Giter VIP home page Giter VIP logo

Comments (16)

fonnesbeck avatar fonnesbeck commented on August 26, 2024

Interesting. I would imagine that cython would improve on the performance for smaller sizes. I'm assuming you started with numexpr because of ease of implementation?

from pymc.

jsalvatier avatar jsalvatier commented on August 26, 2024

Yeah, I would expect that too. I started with numexpr because it's the idea that first seemed good. One good thing about numexpr is that it automatically multithreads the computation.

from pymc.

jsalvatier avatar jsalvatier commented on August 26, 2024

Some timings using cython code generation using jinja2 (http://jinja.pocoo.org/) templates.

sizes [1, 10, 100, 1000, 10000, 100000]
bernoulli_like(x, p) [ 2.874 3.133 2.321 0.888 0.274 0.137]
beta_like(x, alpha, beta) [ 4.253 4.071 3.54 3.625 3.856 3.97 ]
betabin_like(xd, alpha, beta, n) [ 4.561 2.589 0.639 0.141 0.096 0.09 ]
cauchy_like(x, alpha, beta) [ 4.468 4.034 3.185 0.978 0.267 0.172]
gamma_like(x, alpha, beta) [ 4.258 3.636 1.524 0.246 0.031 0.008]
normal_like(x, mu, tau) [ 4.326 4.251 3.199 1.468 0.257 0.145]

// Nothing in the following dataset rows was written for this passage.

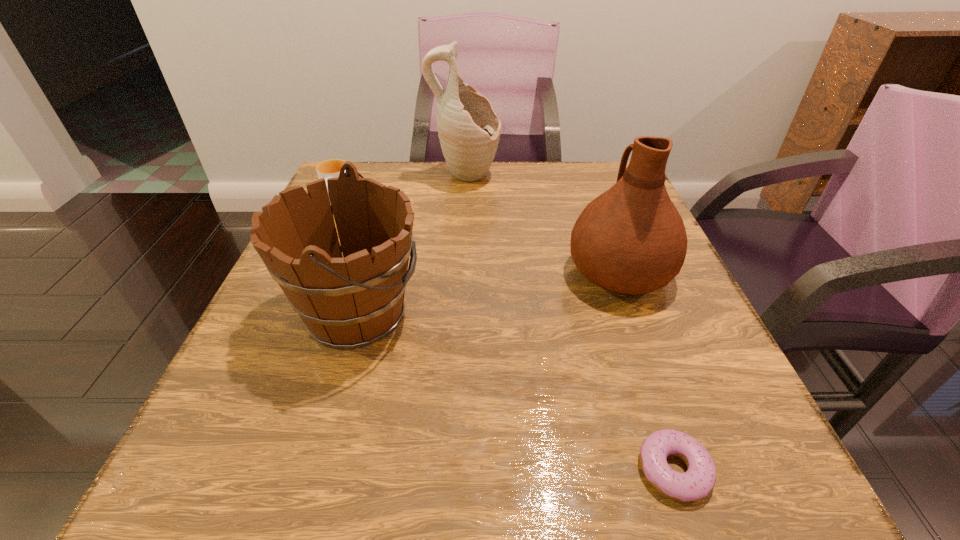 Where is `the farther pitcher`? the farther pitcher is located at coordinates (469, 130).

Identify the location of the left pitcher. Image resolution: width=960 pixels, height=540 pixels. (469, 130).

You are a GUI agent. You are given a task and a screenshot of the screen. Output one action in this format:
    pyautogui.click(x=<x>, y=<y>)
    Task: Click on the second tallest object
    
    Given the screenshot: What is the action you would take?
    coord(631,239)

Identify the location of the nearer pitcher. coord(631,239).

Find the location of `wine bucket`. wine bucket is located at coordinates (347, 303).

Image resolution: width=960 pixels, height=540 pixels. What are the coordinates of `cup` in the screenshot? It's located at (331, 168).

The width and height of the screenshot is (960, 540). Find the location of `the fourth tallest object`. the fourth tallest object is located at coordinates (331, 168).

The height and width of the screenshot is (540, 960). Identify the location of the shortest object. (698, 481).

The width and height of the screenshot is (960, 540). I want to click on the nearest object, so click(x=698, y=481).

Locate an element on the screen. The image size is (960, 540). vacant space located at the spout of the left pitcher is located at coordinates (x=588, y=177). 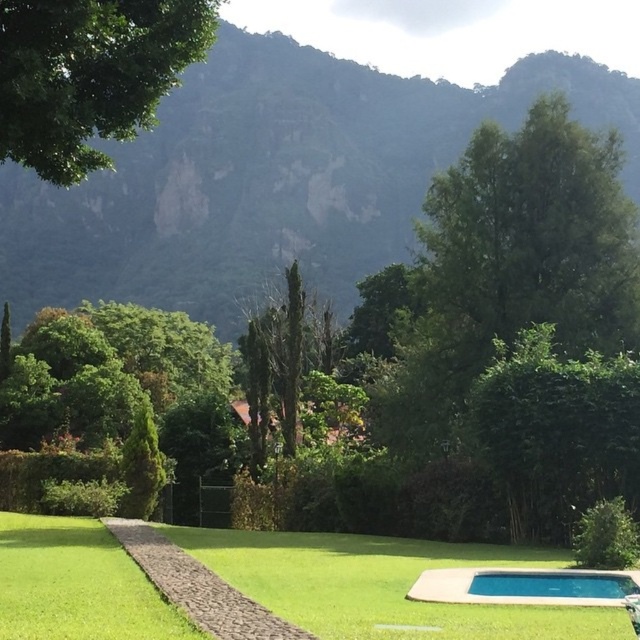 You are standing at the center of the lawn and want to walk towards both the point at coordinates point (x=262, y=253) and point (x=634, y=579). Which point will you reach first?

You will reach point (x=262, y=253) first because it is closer to you than point (x=634, y=579), which is further away.

You are a gardener who needs to trim the green leafy bush at center and clean the blue smooth pool at lower right. Based on their sizes, which task would require more time and effort?

The green leafy bush at center is much taller than the blue smooth pool at lower right, so trimming it would require more time and effort compared to cleaning the pool. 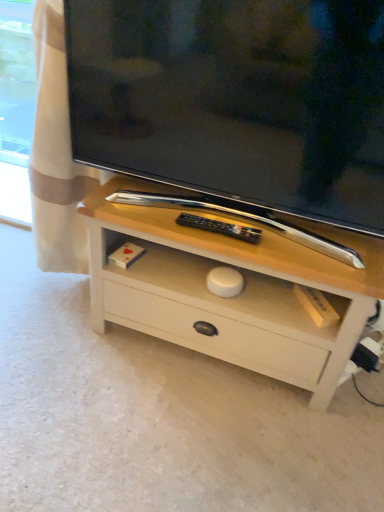 Question: In the image, is matte black tv at center positioned in front of or behind white painted wood chest of drawers at center?

Choices:
 (A) behind
 (B) front

Answer: (B)

Question: From the image's perspective, is matte black tv at center located above or below white painted wood chest of drawers at center?

Choices:
 (A) above
 (B) below

Answer: (A)

Question: Is point (193, 125) closer or farther from the camera than point (150, 259)?

Choices:
 (A) farther
 (B) closer

Answer: (B)

Question: Is white painted wood chest of drawers at center in front of or behind matte black tv at center in the image?

Choices:
 (A) behind
 (B) front

Answer: (A)

Question: From a real-world perspective, is white painted wood chest of drawers at center physically located above or below matte black tv at center?

Choices:
 (A) below
 (B) above

Answer: (A)

Question: In terms of height, does white painted wood chest of drawers at center look taller or shorter compared to matte black tv at center?

Choices:
 (A) short
 (B) tall

Answer: (A)

Question: From the image's perspective, relative to matte black tv at center, is white painted wood chest of drawers at center above or below?

Choices:
 (A) below
 (B) above

Answer: (A) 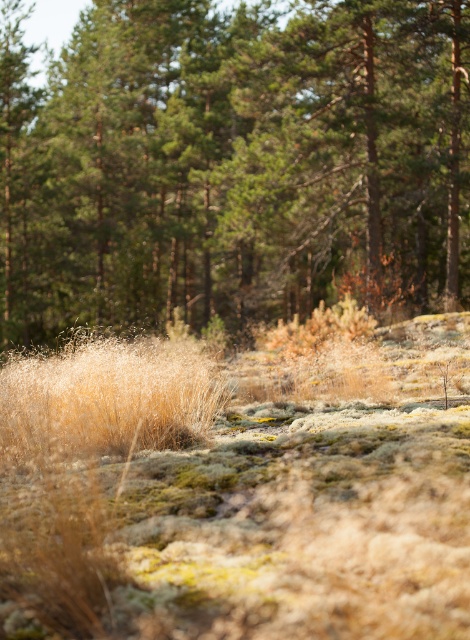 You are standing in the forest scene described. You want to place a small wooden bench exactly at the center of the image. Is the green textured pine forest at center located at the center of the image?

The green textured pine forest at center is positioned at coordinates point (x=235, y=164), which is not exactly at the center of the image. The center would be at point (x=235, y=320). Therefore, the bench placed at the center would not align with the green textured pine forest at center.

You are a hiker trying to navigate through the forest. You see the dry grass at lower left and the green textured pine forest at center. Which one is closer to you?

The green textured pine forest at center is closer to you because the dry grass at lower left is positioned behind it.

The gist is that for small sizes, it's about 4x slower, but for sizes > 1000 there are ~8x improvements. I'm not sure what's going on with beta_like, it's not much different than the other functions.

To duplicate the comparisons run speed_test2.py in the tests folder. You will need to rebuild and you will need the code generation package I wrote ufunc_gen (https://github.com/jsalvatier/ufunc_gen).

Reasons why I like the code generation approach:

  • fast
  • supports multidimensional arrays correctly
  • it is now easy to do efficiency improvements on many likelihoods simultaneously, or even switch languages; it wouldn't be very tedious to generate and compile c-extensions instead of cython extensions.
  • easy to open up code generation to the user as well for custom likelihoods.
  • opens up the possibility of automatically (but symbolically) differentiated gradients and jacobians by using SymPy. This would eliminate even more code, work especially well for custom likelihoods and eliminate one source of errors.
  • eliminates a lot of manual fortran code

Drawbacks:

  • multivariate distributions still need to be custom written.

I may look into Theano (http://deeplearning.net/software/theano/), which, it strikes me now, is doing more or less exactly this kind of code generation from text kernel.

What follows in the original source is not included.